# Fact Checking
A simple example on how to use the vector database for a fact-checking system with Wikidata statements

In [32]:
import requests

HEADERS = {
    'User-Agent': 'Fact-Checker/1.0 (embeddings@wikimedia.de)'
}
LANG = 'en'
INCLUDE_EXTERNAL_IDS = False

# Define the claim to be checked
claim = 'Albert Einstein was a theoretical physicist who developed the theory of relativity.'

### Get from the vector database the Wikidata items and properties that are relevant to the query

In [33]:
# Get relevant Wikidata items
items = requests.get(
    'https://wd-vectordb.wmcloud.org/item/query',
    params={'query': claim, 'lang': LANG},
    headers=HEADERS,
)
items = items.json()

# Get relevant Wikidata properties
properties = requests.get(
    'https://wd-vectordb.wmcloud.org/property/query',
    params={'query': claim, 'lang': LANG, 'exclude_external_ids': True},
    headers=HEADERS,
)
properties = properties.json()

### Get all statements of each item

In [34]:
def get_statements(qid, pids):
    params = {
        'id': qid,
        'pids': pids,
        'external_ids': INCLUDE_EXTERNAL_IDS,
        'format': 'json'
    }

    url = "https://wd-textify.toolforge.org"
    results = requests.get(url, params=params, headers=HEADERS)
    results.raise_for_status()

    text = results.json()
    return text

qids = [q['QID'] for q in items]
pids = [p['PID'] for p in properties]
items_info = get_statements(','.join(qids), ','.join(pids))
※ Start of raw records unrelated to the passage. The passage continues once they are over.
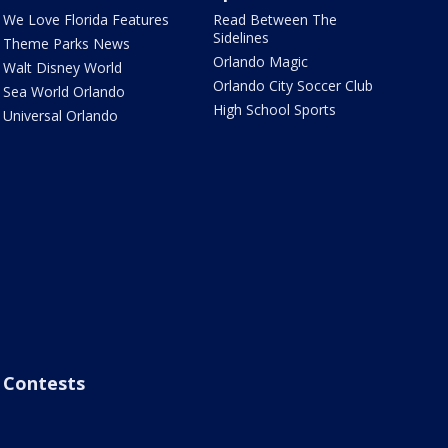
We Love Florida Features
Read Between The
Sidelines
Theme Parks News
Orlando Magic
Walt Disney World
Orlando City Soccer Club
Sea World Orlando
High School Sports
Universal Orlando
Contests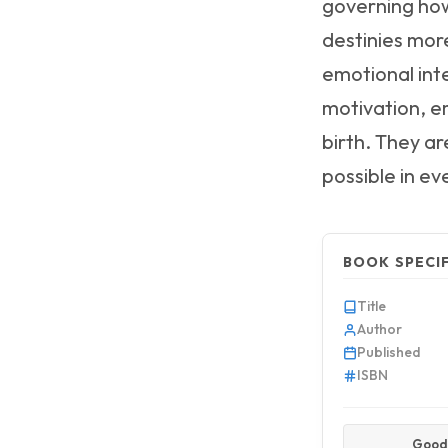
governing how
destinies more
emotional int
motivation, em
birth. They a
possible in ev
BOOK SPECI
Title
Author
Published
ISBN
Good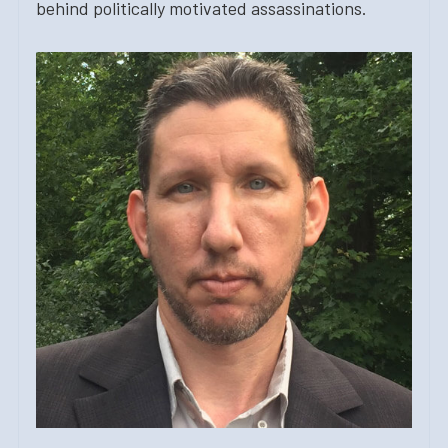
behind politically motivated assassinations.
for i in range(len(items)):
    items[i]['label'] = items_info[items[i]['QID']]['label']
    items[i]['claims'] = items_info[items[i]['QID']]['claims']

### Sort statements by vector similarity

In [35]:
result_statements = []
for item in items:
    for property in properties:
        for statement in item['claims']:
            if property['PID'] == statement['PID']:
                result_statements.append({
                    'statement': {
                        **statement,
                        'QID': item['QID'],
                        'item_label': item['label'],
                    },
                    'similarity_score': item['similarity_score'] * property['similarity_score']
                })

# Sort by similarity score
result_statements = sorted(result_statements, key=lambda x: x['similarity_score'], reverse=True)

### Prepare NLI model for textual entailment detection

In [36]:
from transformers import AutoTokenizer, AutoModelForSequenceClassification
import torch
device = torch.device("cuda") if torch.cuda.is_available() else torch.device("cpu")
device = torch.device("cpu")

model_name = "MoritzLaurer/DeBERTa-v3-large-mnli-fever-anli-ling-wanli"
tokenizer = AutoTokenizer.from_pretrained(model_name)
model = AutoModelForSequenceClassification.from_pretrained(model_name)
label_names = ["entailment", "neutral", "contradiction"]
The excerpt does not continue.